COLUMBIA, S.C. — Clemson Coach Dabo Swinney has a reworked contract that will pay him $115 million over 10 seasons through 2031.
Swinney’s enhanced contract follows megadeals given to Alabama’s Nick Saban, Georgia’s Kirby Smart and Ohio State’s Ryan Day earlier this season.
Swinney’s average yearly salary of $11.5 million sits only behind Saban’s $11.7 million average compensation.
The university’s board of trustees compensation committee approved the deal Thursday.
Swinney will make $10.5 million this season, a raise of $2 million scheduled under his old agreement signed in 2019. He’ll earn $12.5 million in the contract’s final year, 2031.
Each year, Swinney will get $305,000 in base salary.
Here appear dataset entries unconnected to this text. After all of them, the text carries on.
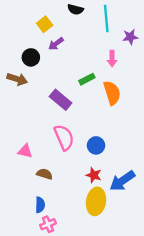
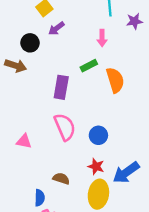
pink arrow: (112, 59) -> (102, 38), moved
purple rectangle: (61, 100) -> (61, 87), turned 60
brown semicircle: (45, 174) -> (61, 179), moved

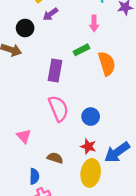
pink triangle: (24, 141) -> (24, 136), moved, turned 35

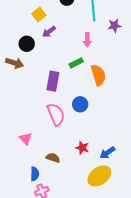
blue circle: (91, 117) -> (80, 104), moved
blue arrow: (117, 152) -> (107, 153), size x0.7
yellow ellipse: (91, 173) -> (99, 176), moved, turned 45

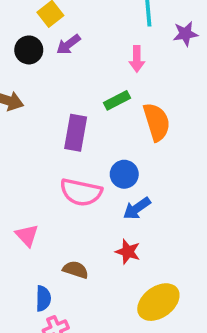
black circle: (27, 44) -> (29, 50), moved
pink semicircle: (56, 114) -> (81, 192), turned 125
blue arrow: (107, 153) -> (137, 208), moved

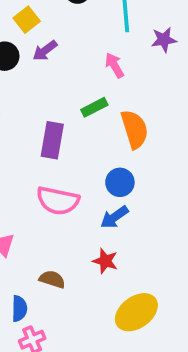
pink arrow: (137, 59) -> (114, 65), turned 150
blue circle: (124, 174) -> (120, 182), moved

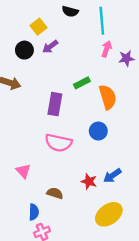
purple star: (164, 40) -> (126, 58), moved
pink arrow: (114, 65) -> (107, 49), moved, turned 49
blue arrow: (114, 217) -> (112, 176), moved

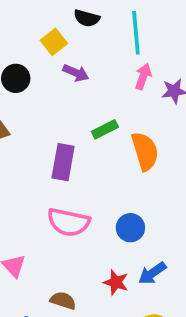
yellow square: (38, 27) -> (54, 42), moved
purple arrow: (50, 47) -> (76, 73), moved, turned -119
blue circle: (98, 131) -> (130, 228), moved

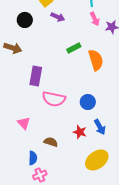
pink arrow: (143, 77) -> (95, 19), turned 136
purple rectangle: (63, 162) -> (36, 76), moved
blue arrow: (152, 273) -> (100, 127), turned -84

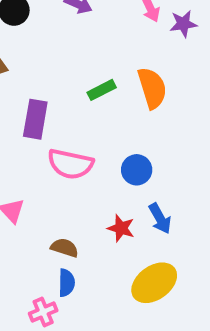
green rectangle: (74, 48) -> (102, 90), moved
blue semicircle: (33, 158) -> (67, 283), moved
His supplemental income this season will be $6.695 million plus $3.5 million in licensing money.
Swinney’s total compensation will go up $250,000 for the next four years. He will remain at $11.5 million in 2026 and 2027, then continuing increasing by $250,000 the final four years of the agreement.
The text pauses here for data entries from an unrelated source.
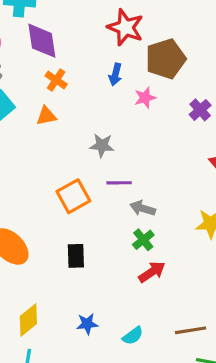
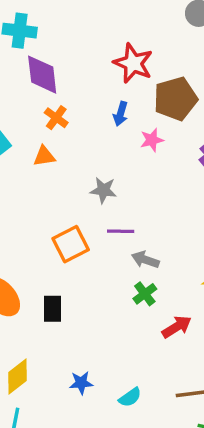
black rectangle: (76, 256) -> (52, 309), moved
red arrow: (152, 272) -> (177, 327), moved

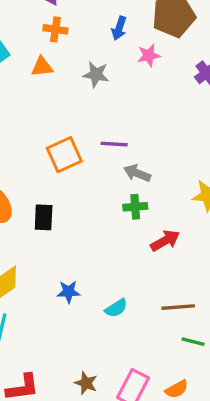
orange cross: (56, 118) -> (55, 29), turned -30
gray star: (103, 190) -> (96, 74), moved
green cross: (145, 294) -> (135, 207), turned 30

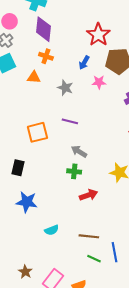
purple line: (114, 144) -> (70, 121), moved
blue star: (69, 292) -> (27, 202), moved, size x1.5

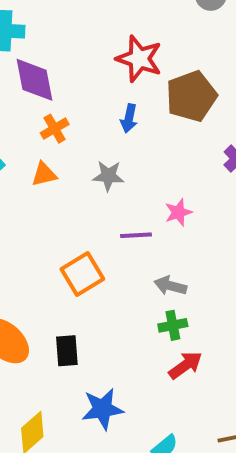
orange cross: (46, 56) -> (55, 129), turned -32
pink star: (99, 82) -> (178, 212), moved
red arrow: (88, 195) -> (185, 365), moved

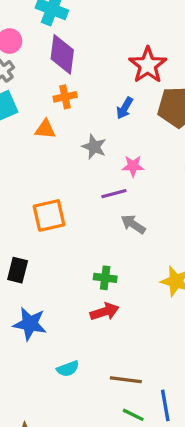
pink star: (178, 212) -> (133, 166), moved
purple line: (136, 235) -> (114, 194), moved, turned -30
gray arrow: (170, 286) -> (133, 224), moved

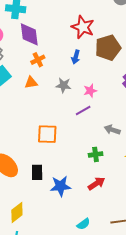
orange square: (49, 215) -> (47, 134), turned 30
gray arrow: (133, 224) -> (112, 130), moved
green cross: (105, 278) -> (96, 154), moved
blue star: (30, 324) -> (61, 186), moved

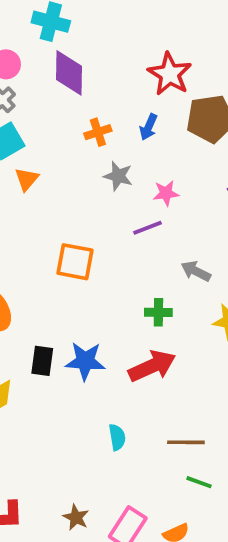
orange cross: (38, 60) -> (98, 132), moved
orange triangle: (31, 83) -> (27, 179), moved, turned -48
black rectangle: (37, 172) -> (42, 361), moved
red arrow: (96, 184) -> (152, 366), size x1.4
cyan semicircle: (83, 224) -> (117, 437), turned -72

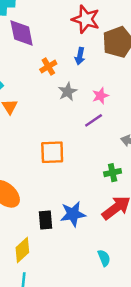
gray star: (118, 176) -> (68, 92), turned -30

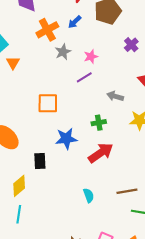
blue arrow: (80, 56) -> (75, 22), turned 32
orange cross: (48, 67) -> (47, 30), size x1.5
blue star: (73, 214) -> (66, 139), moved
“I remain eternally grateful and honored for the opportunity to continue coach and developing young people of excellence,” said Swinney, who is in his 14th full season with the Tigers. “This agreement is representative of what has been collectively built here.”
The 52-year-old has won seven Atlantic Coast Conference titles, made the College Football Playoff six times and won national crowns after the 2016 and 2018 seasons.
The Tigers, fifth in the latest poll, open the home season Saturday against FCS opponent Furman.
Athletic Director Graham Neff said it was “critical that Clemson invest in our football program and ensure our head coach is at Clemson for a long, long time.”
The contract includes a different tier for any buyout if Swinney were leave to coach his alma mater, Alabama – $9 million to join the Crimson Tide this year, but just $6 million for any other college head coaching job. Those figures are reduced, but remain different, as the contract continues.
Swinney wouldn’t owe anything if he left to become an NFL head coach.
Clemson would have to pay Swinney $64 million if it dismissed him without cause, a figure that decreases throughout the length of the deal.
There are several contract performance bonuses, including $350,000 for a national title and $200,000 for an ACC championship. Swinney would get $100,000 if his team’s Academic Progress Rate reaches 975 out of 1,000, according to the NCAA’s scale that tracks academic performance.
Swinney was elevated to interim head coach in 2008 at midseason when Tommy Bowden was let go . Then the receivers’ coach, Swinney went 4-2 down the stretch to earn the full-time job.
The Tigers reached their first ACC championship game in 2009, then won the title two years later. In 2015, Clemson began run of six straight league crowns and six consecutive CFP berths.
The Tigers have had 11 straight seasons of 10 wins or more.